Ooof. It's been another long, strange, difficult, odd year. Not without its high points and good times, but I'd really like some 'normal' right now. The last two years have been something of a re-calibration for us (well for everyone I think!). So many aspects of life we somewhat took for granted: shopping, flying, visiting friends, even just going to the beach, have been restricted, and I think it has made people generally more grateful and more appreciative of the ordinary everyday things in life. But having said all that, I'd like 2022 to have a lot more 'ordinary' and 'everyday' in it please!
January and February are tough months in the West of Ireland at the best of times with the short dark days and the long dark nights, and I think this year we were all suffering from some sort of pandemic-fatigue. We hunkered down, drew breath and concentrated on simple things like eating and sleeping well, getting outside when we could, especially enjoying the day or two of snow we got.
Spring did eventually start to show her face, in that special and peculiar way spring arrives in Ireland. It's basically: winter-winter-winter-dark-cold-dark and then suddenly you get a few beautiful mild sunny days and you're sort of stunned. It takes a while to stop hunching your shoulders against the wind and rain, to unclench your body and open up to soak in the sunshine. This, of course, is a mistake, because winter isn't done with you yet and the next day we're back to winter-winter-winter-dark-cold-dark . But the plants know and the trees know and there are beautiful new leaves, primroses in the woods and cowslips in the fields.

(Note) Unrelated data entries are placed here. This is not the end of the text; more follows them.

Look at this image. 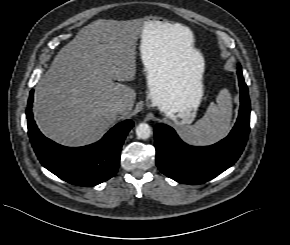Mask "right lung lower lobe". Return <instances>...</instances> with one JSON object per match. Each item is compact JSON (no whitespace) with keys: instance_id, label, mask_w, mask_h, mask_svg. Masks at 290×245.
I'll use <instances>...</instances> for the list:
<instances>
[{"instance_id":"1","label":"right lung lower lobe","mask_w":290,"mask_h":245,"mask_svg":"<svg viewBox=\"0 0 290 245\" xmlns=\"http://www.w3.org/2000/svg\"><path fill=\"white\" fill-rule=\"evenodd\" d=\"M33 93L31 90L26 117L29 138L41 164L59 178L78 186H95L113 177L118 170L122 144L134 125L133 121L118 123L94 144L65 147L46 138L37 128L32 114Z\"/></svg>"}]
</instances>
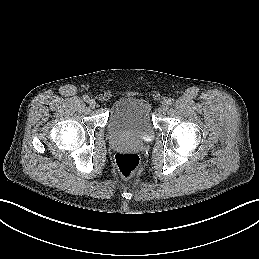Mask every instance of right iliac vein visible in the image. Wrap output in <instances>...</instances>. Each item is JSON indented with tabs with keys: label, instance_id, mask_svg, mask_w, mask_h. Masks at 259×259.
<instances>
[{
	"label": "right iliac vein",
	"instance_id": "right-iliac-vein-1",
	"mask_svg": "<svg viewBox=\"0 0 259 259\" xmlns=\"http://www.w3.org/2000/svg\"><path fill=\"white\" fill-rule=\"evenodd\" d=\"M90 107L94 108L96 106V102L94 99L89 100Z\"/></svg>",
	"mask_w": 259,
	"mask_h": 259
}]
</instances>
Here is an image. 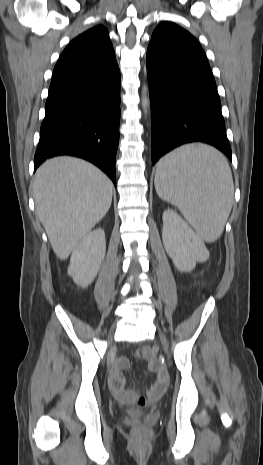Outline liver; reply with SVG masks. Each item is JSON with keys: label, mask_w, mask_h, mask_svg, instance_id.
Here are the masks:
<instances>
[{"label": "liver", "mask_w": 263, "mask_h": 465, "mask_svg": "<svg viewBox=\"0 0 263 465\" xmlns=\"http://www.w3.org/2000/svg\"><path fill=\"white\" fill-rule=\"evenodd\" d=\"M112 188L102 171L78 158L56 157L37 169L33 183L36 213L58 258L67 259L106 215Z\"/></svg>", "instance_id": "obj_1"}]
</instances>
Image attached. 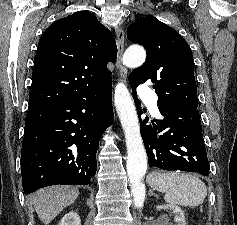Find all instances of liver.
<instances>
[{
    "instance_id": "liver-1",
    "label": "liver",
    "mask_w": 237,
    "mask_h": 225,
    "mask_svg": "<svg viewBox=\"0 0 237 225\" xmlns=\"http://www.w3.org/2000/svg\"><path fill=\"white\" fill-rule=\"evenodd\" d=\"M79 191L70 186H51L39 189L30 196V202L40 220L48 225L65 207L72 204Z\"/></svg>"
}]
</instances>
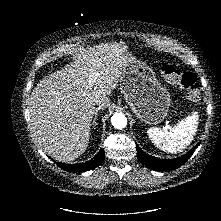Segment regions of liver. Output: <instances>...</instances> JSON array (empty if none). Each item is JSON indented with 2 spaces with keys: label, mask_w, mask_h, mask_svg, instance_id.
Wrapping results in <instances>:
<instances>
[{
  "label": "liver",
  "mask_w": 221,
  "mask_h": 221,
  "mask_svg": "<svg viewBox=\"0 0 221 221\" xmlns=\"http://www.w3.org/2000/svg\"><path fill=\"white\" fill-rule=\"evenodd\" d=\"M127 52V46L116 42L83 49L73 63L39 81L28 108L33 136L46 154L71 162L85 152L95 100L108 98L115 89Z\"/></svg>",
  "instance_id": "liver-1"
}]
</instances>
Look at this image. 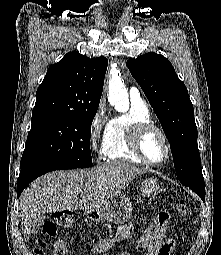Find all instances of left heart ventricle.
Instances as JSON below:
<instances>
[{
	"label": "left heart ventricle",
	"mask_w": 221,
	"mask_h": 255,
	"mask_svg": "<svg viewBox=\"0 0 221 255\" xmlns=\"http://www.w3.org/2000/svg\"><path fill=\"white\" fill-rule=\"evenodd\" d=\"M143 151L146 157L153 162H162L166 157L165 145L156 132H150L145 137Z\"/></svg>",
	"instance_id": "left-heart-ventricle-1"
}]
</instances>
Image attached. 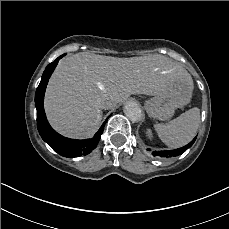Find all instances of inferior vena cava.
Here are the masks:
<instances>
[{"label": "inferior vena cava", "instance_id": "obj_1", "mask_svg": "<svg viewBox=\"0 0 229 229\" xmlns=\"http://www.w3.org/2000/svg\"><path fill=\"white\" fill-rule=\"evenodd\" d=\"M103 109H109L107 103L102 105Z\"/></svg>", "mask_w": 229, "mask_h": 229}]
</instances>
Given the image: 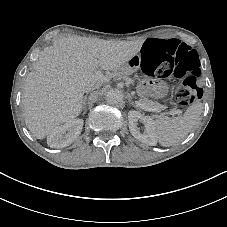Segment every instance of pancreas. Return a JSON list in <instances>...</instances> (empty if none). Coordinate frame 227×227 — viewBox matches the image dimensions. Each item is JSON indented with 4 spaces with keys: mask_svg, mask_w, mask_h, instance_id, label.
<instances>
[{
    "mask_svg": "<svg viewBox=\"0 0 227 227\" xmlns=\"http://www.w3.org/2000/svg\"><path fill=\"white\" fill-rule=\"evenodd\" d=\"M139 102L146 105V106L157 107L160 110V112H161V109H163V106L161 104L157 103L156 101H151L148 97H141L139 99Z\"/></svg>",
    "mask_w": 227,
    "mask_h": 227,
    "instance_id": "obj_1",
    "label": "pancreas"
}]
</instances>
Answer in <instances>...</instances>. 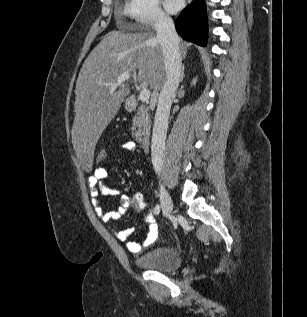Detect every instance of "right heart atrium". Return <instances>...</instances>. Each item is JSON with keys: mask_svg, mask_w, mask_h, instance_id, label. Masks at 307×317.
<instances>
[{"mask_svg": "<svg viewBox=\"0 0 307 317\" xmlns=\"http://www.w3.org/2000/svg\"><path fill=\"white\" fill-rule=\"evenodd\" d=\"M126 13L141 25L157 27L169 22L159 0H128Z\"/></svg>", "mask_w": 307, "mask_h": 317, "instance_id": "right-heart-atrium-1", "label": "right heart atrium"}]
</instances>
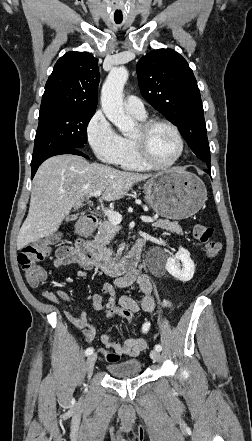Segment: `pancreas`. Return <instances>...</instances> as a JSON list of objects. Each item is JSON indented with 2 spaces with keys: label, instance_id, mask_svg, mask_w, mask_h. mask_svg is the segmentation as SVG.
<instances>
[{
  "label": "pancreas",
  "instance_id": "1",
  "mask_svg": "<svg viewBox=\"0 0 252 441\" xmlns=\"http://www.w3.org/2000/svg\"><path fill=\"white\" fill-rule=\"evenodd\" d=\"M157 228L165 229L167 231L182 234V229L178 222H170L168 220H159L153 224ZM118 227L111 224L109 220H104L99 223L98 232L94 237V247L98 251L100 257L109 258L112 255V250L107 248L111 240L115 237Z\"/></svg>",
  "mask_w": 252,
  "mask_h": 441
}]
</instances>
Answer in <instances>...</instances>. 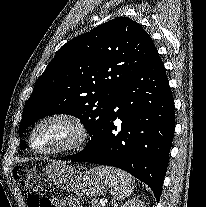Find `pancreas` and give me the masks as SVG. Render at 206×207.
<instances>
[{
  "label": "pancreas",
  "instance_id": "1",
  "mask_svg": "<svg viewBox=\"0 0 206 207\" xmlns=\"http://www.w3.org/2000/svg\"><path fill=\"white\" fill-rule=\"evenodd\" d=\"M89 207H99V203L97 200H92L91 205Z\"/></svg>",
  "mask_w": 206,
  "mask_h": 207
}]
</instances>
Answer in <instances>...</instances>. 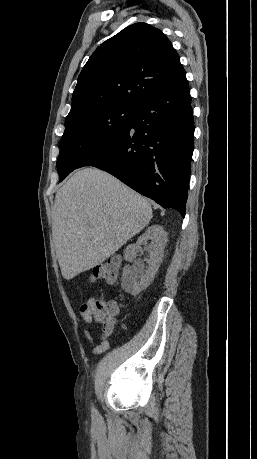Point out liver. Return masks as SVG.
I'll return each instance as SVG.
<instances>
[{
	"label": "liver",
	"instance_id": "6515ba94",
	"mask_svg": "<svg viewBox=\"0 0 257 459\" xmlns=\"http://www.w3.org/2000/svg\"><path fill=\"white\" fill-rule=\"evenodd\" d=\"M152 218L141 195L97 168L77 171L57 192L52 235L62 276L70 280L113 255Z\"/></svg>",
	"mask_w": 257,
	"mask_h": 459
}]
</instances>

It felt quite surreal as the year continued. We had to make all the preparations for the coming season but we had no firm idea whether we would be able to open or not.
So we were cleaning and painting, Sarah was in the garden pruning and planting; our staff were busy in the soap room, creams room and perfume room making products but... there was no-one around. No customers that is. The Perfumery looked great, everything was ready, but no people. Walking across the courtyard was slightly disquieting, like being on the deck of the Mary Celeste maybe. Still, we enjoyed all Sarah's spring bulbs coming up, and we all sat outside the empty Tearooms for our morning coffee breaks, so there was someone to enjoy the sunny spells.
And then more-or-less all of a sudden, the government announced that retail stores could re-open. Great! From zero to full tilt in a week or two. There was a lot of frenzied scrabbling around; despite how organised we thought we were, there are always a million and one tiny details to attend to. But we got there, re-opened our doors, and... of course it started raining. That particularly Irish sort of rain that happens while the sun is still shining.
The rain came and went, and in the sunny bits in between, we got out and about. As did all 5 million other Irish people. It was great to see. Everyone took advantage of any bit of fine weather to get out into the countryside, go to the beach, walk, swim, chat, picnic.
One day we kayaked out to Mutton Island off the Clare coast, an island I'd never been to before and saw the most amazing carpet of sea pinks in full bloom. They filled the air with a wonderful honey scent. It made me think we should try to do a perfume based on this fragrance one day.
We bought a little sailing dinghy in August and managed to get out sailing a few times whenever the weather was suitable. As someone once said, sailing is often either: 'not exciting enough' or: 'way too exciting!'. It's hard to hit that sweet spot between enough wind to be fun and not so much wind that it is terrifying! Celeste took to it like a natural. And Lana insisted on joining the crew several times, though mostly she just wanted to sit in my lap and avoid getting her feet wet!
We had a Really Big Adventure in September when we got to go snorkeling in the company of a shoal of basking sharks.
These huge, gentle creatures congregate off the west coast of Ireland in autumn to mate. They are filter feeders and though they are the second largest fish in the world, there is no danger of being eaten. In fact, while they were clearly aware of the presence of humans in the water near them, they seem completely indifferent to us, busy with whatever thoughts fill the consciousness of huge sharks. It was an amazing experience.
October and November have been very busy with mail order for us. Fortunately we haven't seen the same chaos in the postal services and delivery times that was so prevalent last year. (Well, not yet anyway...). I think with shops being open again the pressure has been taken off a bit, and also post offices and sorting centres are probably back to normal staffing levels. I'm glad. It was pretty stressful last year trying to get tracking information for people's Christmas presents, hoping they'd make it on time, and so on.
That's really it for us from this year. We're still busy packing and shipping, but everyone is really looking forward to the slow down at the end of the year. I think we will take it easy in January and not be in too much of a hurry to start up again.
Wishing you and your families a safe, warm and happy holiday season.